Task requirements: Among the lines below, keep only those from the one containing "conscients du visuel" through the one containing "qu’Applitools demeure le roi", and reproduce them exactly.

Dataset:
■ ■ ■ ■ ■

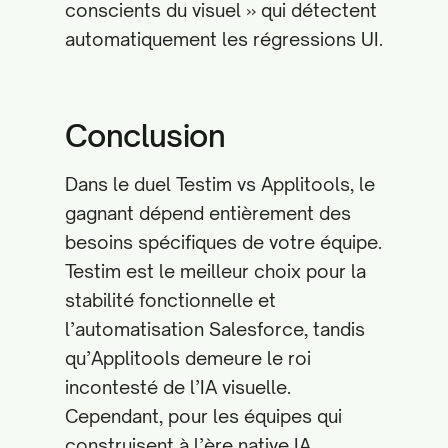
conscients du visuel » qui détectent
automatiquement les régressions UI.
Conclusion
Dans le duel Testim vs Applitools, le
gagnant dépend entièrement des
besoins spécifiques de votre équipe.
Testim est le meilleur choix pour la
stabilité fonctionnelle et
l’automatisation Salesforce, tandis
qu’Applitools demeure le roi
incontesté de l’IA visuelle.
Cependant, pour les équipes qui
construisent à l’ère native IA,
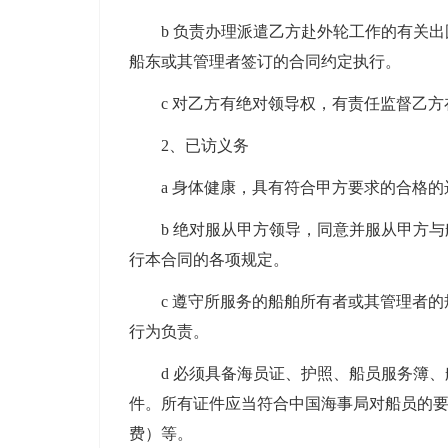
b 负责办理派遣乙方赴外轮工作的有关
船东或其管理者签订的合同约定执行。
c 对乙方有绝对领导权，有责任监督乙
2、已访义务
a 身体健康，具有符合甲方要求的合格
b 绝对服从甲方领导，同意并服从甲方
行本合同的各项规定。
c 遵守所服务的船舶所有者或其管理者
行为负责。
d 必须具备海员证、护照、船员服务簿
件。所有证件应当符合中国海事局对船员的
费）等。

■ ■ ■ ■ ■

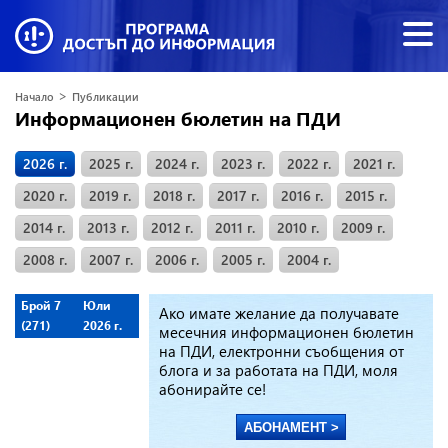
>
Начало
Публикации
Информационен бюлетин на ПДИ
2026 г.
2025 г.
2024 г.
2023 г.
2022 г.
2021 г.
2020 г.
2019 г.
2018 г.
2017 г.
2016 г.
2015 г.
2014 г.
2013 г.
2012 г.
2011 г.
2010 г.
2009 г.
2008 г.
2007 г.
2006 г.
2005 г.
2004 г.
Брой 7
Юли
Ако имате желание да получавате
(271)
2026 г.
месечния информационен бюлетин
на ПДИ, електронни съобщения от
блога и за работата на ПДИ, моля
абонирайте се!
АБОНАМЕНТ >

■ ■ ■ ■ ■

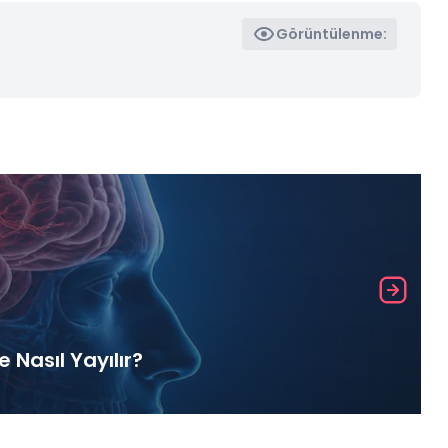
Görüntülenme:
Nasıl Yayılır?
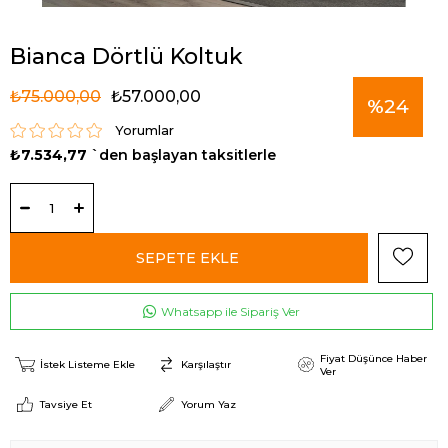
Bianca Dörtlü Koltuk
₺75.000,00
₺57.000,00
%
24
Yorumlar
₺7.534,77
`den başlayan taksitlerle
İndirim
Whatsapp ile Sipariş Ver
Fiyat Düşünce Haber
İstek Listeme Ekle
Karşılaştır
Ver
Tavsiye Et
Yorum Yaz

■ ■ ■ ■ ■

Solution for this problem:
conscients du visuel » qui détectent
automatiquement les régressions UI.
Conclusion
Dans le duel Testim vs Applitools, le
gagnant dépend entièrement des
besoins spécifiques de votre équipe.
Testim est le meilleur choix pour la
stabilité fonctionnelle et
l’automatisation Salesforce, tandis
qu’Applitools demeure le roi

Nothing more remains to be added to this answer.